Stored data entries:
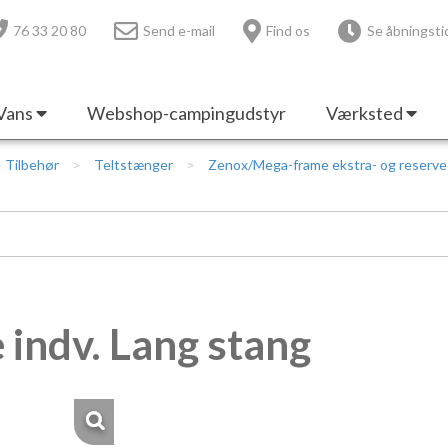
76 33 20 80
Send e-mail
Find os
Se åbningsti
Vans
Webshop-campingudstyr
Værksted
 | Tilbehør
Teltstænger
Zenox/Mega-frame ekstra- og reserv
indv. Lang stang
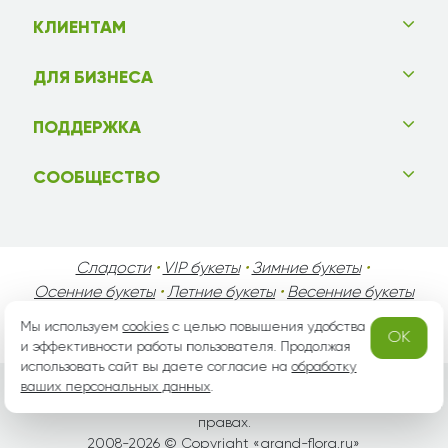
КЛИЕНТАМ
ДЛЯ БИЗНЕСА
ПОДДЕРЖКА
СООБЩЕСТВО
Сладости
•
VIP букеты
•
Зимние букеты
•
Осенние букеты
•
Летние букеты
•
Весенние букеты
•
День Святого Валентина
•
День Матери
•
Мы используем
cookies
с целью повышения удобства
OK
День Мужчин
•
Праздники!
и эффективности работы пользователя. Продолжая
использовать сайт вы даете согласие на
обработку
ваших персональных данных
.
Вся информация защищена законом России об авторских
правах.
2008-2026 © Copyright «
grand-flora.ru
»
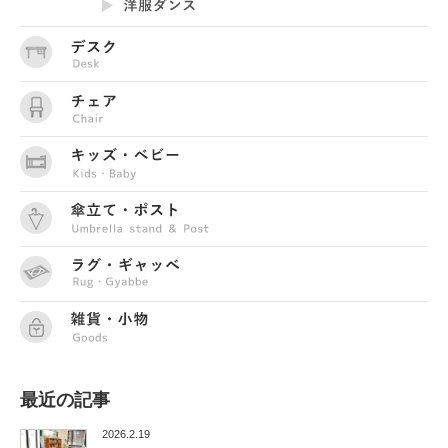
最近の記事
2026.2.19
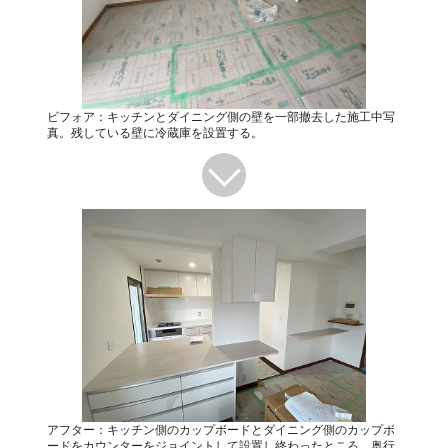
ビフォア：キッチンとダイニング側の壁を一部撤去した施工中写
真。残している壁に冷蔵庫を設置する。
アフター：キッチン側のカップボードとダイニング側のカップボ
ードをカウンターをジョイントして設置し終わったところ。奥行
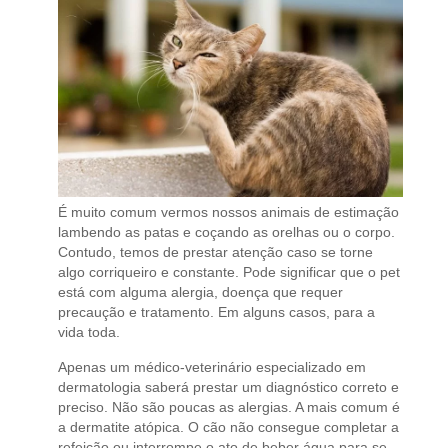
É muito comum vermos nossos animais de estimação
lambendo as patas e coçando as orelhas ou o corpo.
Contudo, temos de prestar atenção caso se torne
algo corriqueiro e constante. Pode significar que o pet
está com alguma alergia, doença que requer
precaução e tratamento. Em alguns casos, para a
vida toda.
Apenas um médico-veterinário especializado em
dermatologia saberá prestar um diagnóstico correto e
preciso. Não são poucas as alergias. A mais comum é
a dermatite atópica. O cão não consegue completar a
refeição ou interrompe o ato de beber água para se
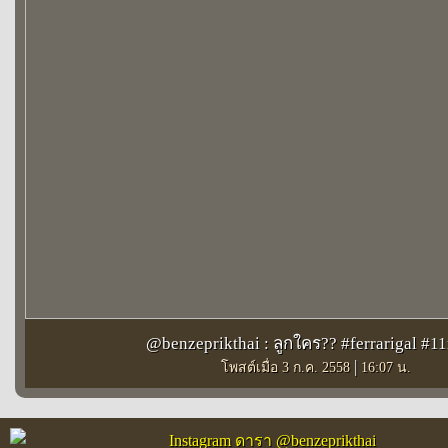
@benzeprikthai : ลูกใคร?? #ferrarigal #
|
โพสต์เมื่อ 3 ก.ค. 2558
16:07 น.
Instagram ดารา @benzeprikthai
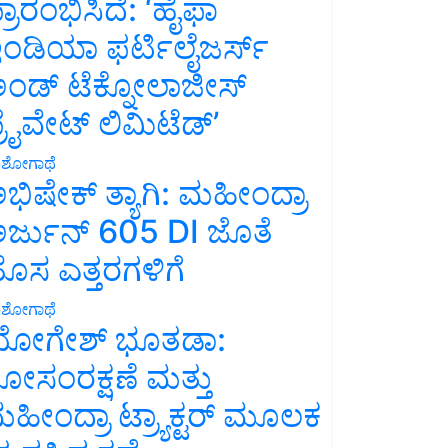
್ರಾರಂಭಿಸಿದೆ: ‘ಹೈಫಾ
ಂಡಿಯಾ ಫರ್ಟಿಲೈಜರ್ಸ್
ಂಡ್ ಟೆಕ್ನೋಲಾಜೀಸ್
್ರೈವೇಟ್ ಲಿಮಿಟೆಡ್’
ಶೋಗಾಥೆ
ಭಿಷೇಕ್ ತ್ಯಾಗಿ: ಮಹೀಂದ್ರಾ
ರ್ಜುನ್ 605 DI ಜೊತೆ
ೊಸ ಎತ್ತರಗಳಿಗೆ
ಶೋಗಾಥೆ
ೋಗೇಶ್ ಭೂತಡಾ:
ೋಸಂರಕ್ಷಣೆ ಮತ್ತು
ಹೀಂದ್ರಾ ಟ್ರ್ಯಾಕ್ಟರ್ ಮೂಲಕ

§ What is being asked
Print every entry above verbatim but drop the images.

§ Response to the task
76 33 20 80
Send e-mail
Find os
Se åbningsti
Vans
Webshop-campingudstyr
Værksted
 | Tilbehør
Teltstænger
Zenox/Mega-frame ekstra- og reserv
indv. Lang stang
КЛИЕНТАМ
ДЛЯ БИЗНЕСА
ПОДДЕРЖКА
СООБЩЕСТВО
Сладости
•
VIP букеты
•
Зимние букеты
•
Осенние букеты
•
Летние букеты
•
Весенние букеты
•
День Святого Валентина
•
День Матери
•
Мы используем
cookies
с целью повышения удобства
OK
День Мужчин
•
Праздники!
и эффективности работы пользователя. Продолжая
использовать сайт вы даете согласие на
обработку
ваших персональных данных
.
Вся информация защищена законом России об авторских
правах.
2008-2026 © Copyright «
grand-flora.ru
»
最近の記事
2026.2.19
ビフォア：キッチンとダイニング側の壁を一部撤去した施工中写
真。残している壁に冷蔵庫を設置する。
アフター：キッチン側のカップボードとダイニング側のカップボ
ードをカウンターをジョイントして設置し終わったところ。奥行
É muito comum vermos nossos animais de estimação
lambendo as patas e coçando as orelhas ou o corpo.
Contudo, temos de prestar atenção caso se torne
algo corriqueiro e constante. Pode significar que o pet
está com alguma alergia, doença que requer
precaução e tratamento. Em alguns casos, para a
vida toda.
Apenas um médico-veterinário especializado em
dermatologia saberá prestar um diagnóstico correto e
preciso. Não são poucas as alergias. A mais comum é
a dermatite atópica. O cão não consegue completar a
refeição ou interrompe o ato de beber água para se
@benzeprikthai : ลูกใคร?? #ferrarigal #
|
โพสต์เมื่อ 3 ก.ค. 2558
16:07 น.
Instagram ดารา @benzeprikthai
್ರಾರಂಭಿಸಿದೆ: ‘ಹೈಫಾ
ಂಡಿಯಾ ಫರ್ಟಿಲೈಜರ್ಸ್
ಂಡ್ ಟೆಕ್ನೋಲಾಜೀಸ್
್ರೈವೇಟ್ ಲಿಮಿಟೆಡ್’
ಶೋಗಾಥೆ
ಭಿಷೇಕ್ ತ್ಯಾಗಿ: ಮಹೀಂದ್ರಾ
ರ್ಜುನ್ 605 DI ಜೊತೆ
ೊಸ ಎತ್ತರಗಳಿಗೆ
ಶೋಗಾಥೆ
ೋಗೇಶ್ ಭೂತಡಾ:
ೋಸಂರಕ್ಷಣೆ ಮತ್ತು
ಹೀಂದ್ರಾ ಟ್ರ್ಯಾಕ್ಟರ್ ಮೂಲಕ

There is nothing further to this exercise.